Tramite un comunicato dell’agenzia di stampa governativa nordcoreana KCNA, Kim Kie Gwan – vice ministro agli affari esteri – ha richiamato gli Stati Uniti al mantenimento di un atteggiamento responsabile, facendo sapere che le provocazioni perpetuate nei loro confronti potrebbero mettere a rischio l’atteso vertice tra i leader dei due paesi, in programma per il 12 giugno a Singapore.

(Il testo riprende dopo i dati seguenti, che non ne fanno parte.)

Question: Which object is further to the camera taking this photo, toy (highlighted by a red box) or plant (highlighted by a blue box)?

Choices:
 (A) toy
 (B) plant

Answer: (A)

Primo oggetto delle rimostranze nordcoreane è l’esercitazione aerea congiunta “Max Thunder”, che vede impegnate le forze aeree di Stati Uniti e Repubblica di Corea, e che secondo il Regime del nord minaccia di rovinare l’atmosfera di dialogo che si è venuta faticosamente a creare nel corso del 2018. L’amministrazione americana afferma che si tratta di esercitazioni annuali dal carattere difensivo, che il loro svolgimento era stato preannunciato nel corso degli ultimi incontri tra le parti, e che non devono essere considerate ostacolo ai negoziati. Tuttavia Pyongyang ha cancellato i colloqui previsti mercoledì 17 Maggio con la Corea del Sud, in segno di protesta.

Nel comunicato le rimostranze nordcoreane, fanno particolare riferimento al susseguirsi di dichiarazioni rilasciate da alti membri dell’amministrazione americana sulle posizioni negoziali del governo. Si arriva anche a minacciare l’annullamento del negoziato se gli Stati Uniti dovessero insistere sulla retorica di un loro abbandono unilaterale del programma nucleare, e a utilizzare parole dure in particolare nei confronti del consigliere per la sicurezza nazionale John Bolton, verso la cui figura viene usato il termine “disgusto”.

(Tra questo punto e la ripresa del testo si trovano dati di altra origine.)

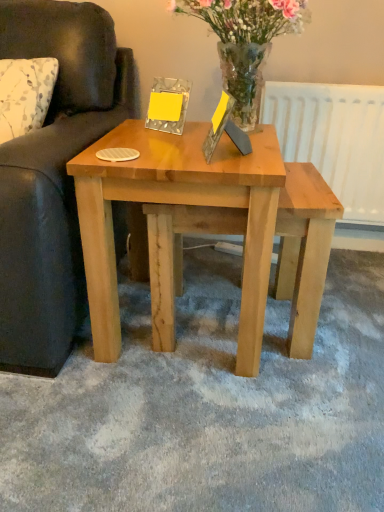 Identify the location of vacant area that is in front of wooden picture frame at center. (230, 170). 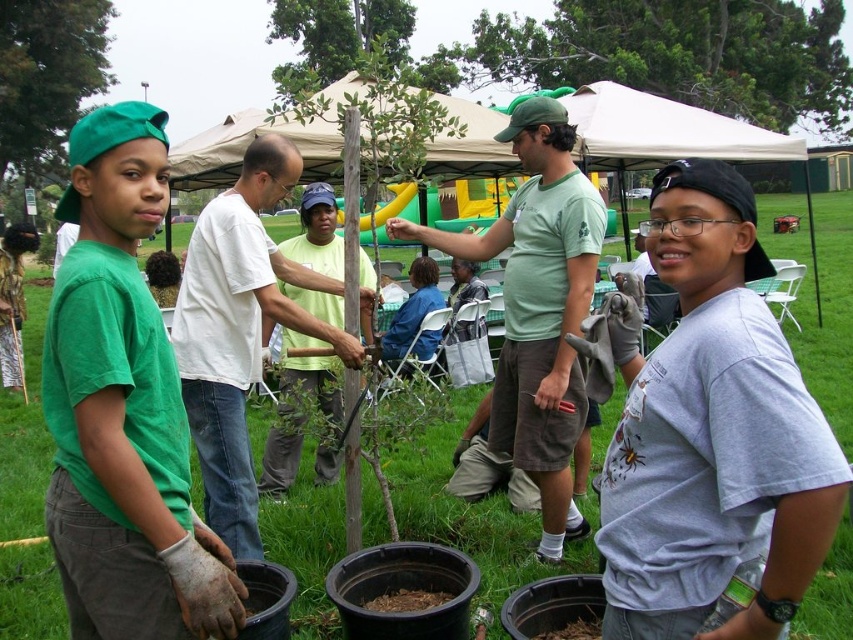 Question: Does green matte tree at upper center have a greater width compared to green cotton shirt at center?

Choices:
 (A) no
 (B) yes

Answer: (B)

Question: Which point is closer to the camera taking this photo?

Choices:
 (A) coord(386,38)
 (B) coord(62,515)

Answer: (B)

Question: Estimate the real-world distances between objects in this image. Which object is closer to the white cotton shirt at center?

Choices:
 (A) green cotton shirt at center
 (B) green leafy tree at upper center

Answer: (A)

Question: Does green matte tree at upper center have a larger size compared to green leafy tree at upper center?

Choices:
 (A) no
 (B) yes

Answer: (A)

Question: Can you confirm if green matte shirt at center is wider than green matte tree at upper center?

Choices:
 (A) yes
 (B) no

Answer: (B)

Question: Which object is farther from the camera taking this photo?

Choices:
 (A) green cotton shirt at center
 (B) white cotton shirt at center
 (C) green leafy tree at upper center

Answer: (C)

Al regime non sono piaciute alcune dichiarazioni riguardanti l’adozione di un “modello libico” per il disarmo nordcoreano, che possa portare a una “completa, verificabile e irreversibile denuclearizzazione”, e “al totale decommissionamento di ogni arma nucleare, missile e arma chimica”.

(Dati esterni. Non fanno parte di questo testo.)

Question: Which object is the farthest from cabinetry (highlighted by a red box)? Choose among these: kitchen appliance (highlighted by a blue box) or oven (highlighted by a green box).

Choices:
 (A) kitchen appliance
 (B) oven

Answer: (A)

Dichiarazioni che oltre a esprimere una posizione non in linea con quella del regime di Pyongyang, non sarebbero dimostrazione della volontà americana di affrontare la questione attraverso il dialogo, quanto dell’intenzione di destinare alla Corea del Nord un trattamento simile a quello riservato alla Libia o all’Iraq, paesi collassati dopo aver ceduto i propri arsenali alle potenze occidentali.

Il comunicato prosegue affermando come il regime sia determinato al raggiungimento della denuclearizzazione della Penisola Coreana, ma si sottolinea come tale risultato sia vincolato all’abbandono da parte di Washington di quella che viene definita una linea politica ostile e fondata sul ricatto. Sempre attraverso il comunicato si fa sapere agli Stati Uniti che l’intenzione dichiarata di usare compensazioni economiche come leva negoziale non avrà risultati, in quanto Pyonyang non ha mai avuto l’aspettativa che Washington avesse a cuore il loro sviluppo economico, e non crede che questa situazione potrà mutare in futuro.

Con queste dichiarazioni il regime coglie di sorpresa l’amministrazione americana, che se dal canto suo dice di non aver ricevuto nessuna nota ufficiale dalla Corea del Nord, non potrà non prendere in considerazione le comunicazioni che giungono dal regime. E mentre non appare per il momento a rischio l’attesissimo incontro tra il presidente Trump e Kim Jong-un, non si può fare a meno di osservare  che quelle che apparivano da subito essere delle differenze interpretative circa il significato di denuclearizzazione attribuito dai due diversi attori, apparentemente non riconosciuto come un problema da Washington, rischia di portare i due paesi ad affrontare i negoziati partendo da posizioni in realtà non conciliabili tra loro, con conseguenze potenzialmente molto pesanti sul loro esito.